## [TASK INSTRUCTIONS]
The required output is an exact copy of the lines from the one containing "Jamie Rodgers Crafts Enchanted" through the end of the entries below, with pictures removed.

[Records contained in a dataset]
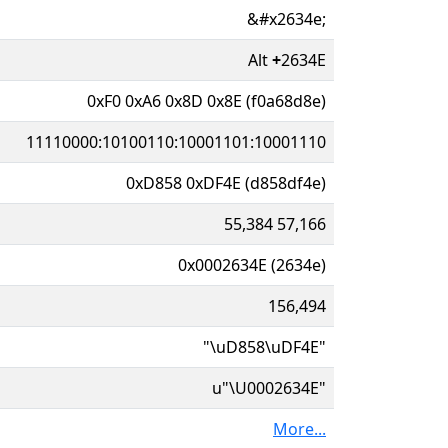
&#x2634e;
Alt
+
2634E
0xF0 0xA6 0x8D 0x8E (f0a68d8e)
11110000:10100110:10001101:10001110
0xD858 0xDF4E (d858df4e)
55,384 57,166
0x0002634E (2634e)
156,494
"\uD858\uDF4E"
u"\U0002634E"
More...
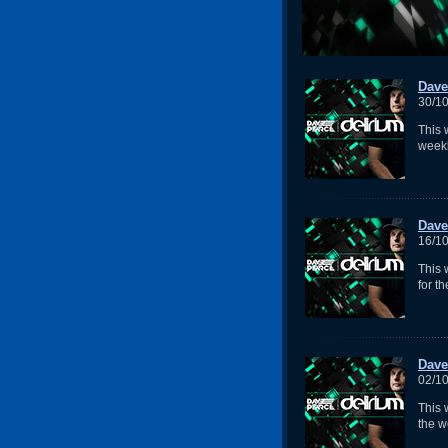
Dave
30/1
This 
week
Dave
16/1
This
for t
Dave
02/1
This 
the w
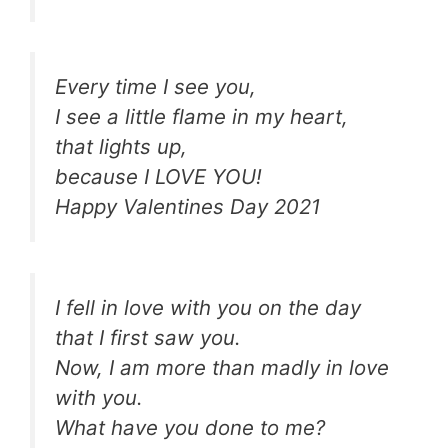
Every time I see you,
I see a little flame in my heart,
that lights up,
because I LOVE YOU!
Happy Valentines Day 2021
I fell in love with you on the day
that I first saw you.
Now, I am more than madly in love
with you.
What have you done to me?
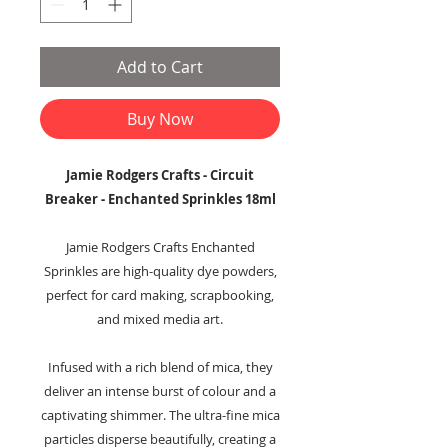
Add to Cart
Buy Now
Jamie Rodgers Crafts - Circuit
Breaker - Enchanted Sprinkles 18ml
Jamie Rodgers Crafts Enchanted
Sprinkles are high-quality dye powders,
perfect for card making, scrapbooking,
and mixed media art.
Infused with a rich blend of mica, they
deliver an intense burst of colour and a
captivating shimmer. The ultra-fine mica
particles disperse beautifully, creating a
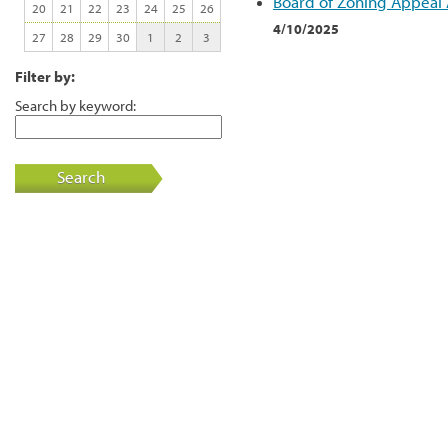
Board of Zoning Appeal
20
21
22
23
24
25
26
4/10/2025
27
28
29
30
1
2
3
Filter by:
Search by keyword:
Search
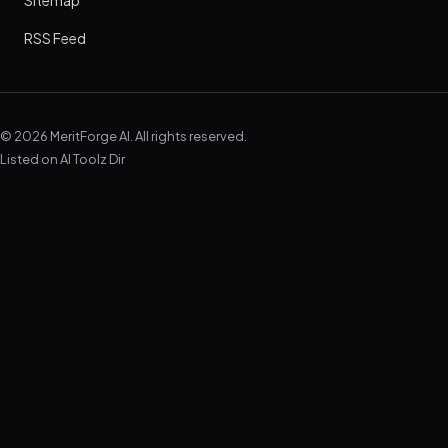
Sitemap
RSS Feed
© 2026 MeritForge AI. All rights reserved.
Listed on
AI Toolz Dir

## [THE ANSWER]
Jamie Rodgers Crafts Enchanted
Sprinkles are high-quality dye powders,
perfect for card making, scrapbooking,
and mixed media art.
Infused with a rich blend of mica, they
deliver an intense burst of colour and a
captivating shimmer. The ultra-fine mica
particles disperse beautifully, creating a
Board of Zoning Appeal
20
21
22
23
24
25
26
4/10/2025
27
28
29
30
1
2
3
Filter by:
Search by keyword:
Search
Sitemap
RSS Feed
© 2026 MeritForge AI. All rights reserved.
Listed on
AI Toolz Dir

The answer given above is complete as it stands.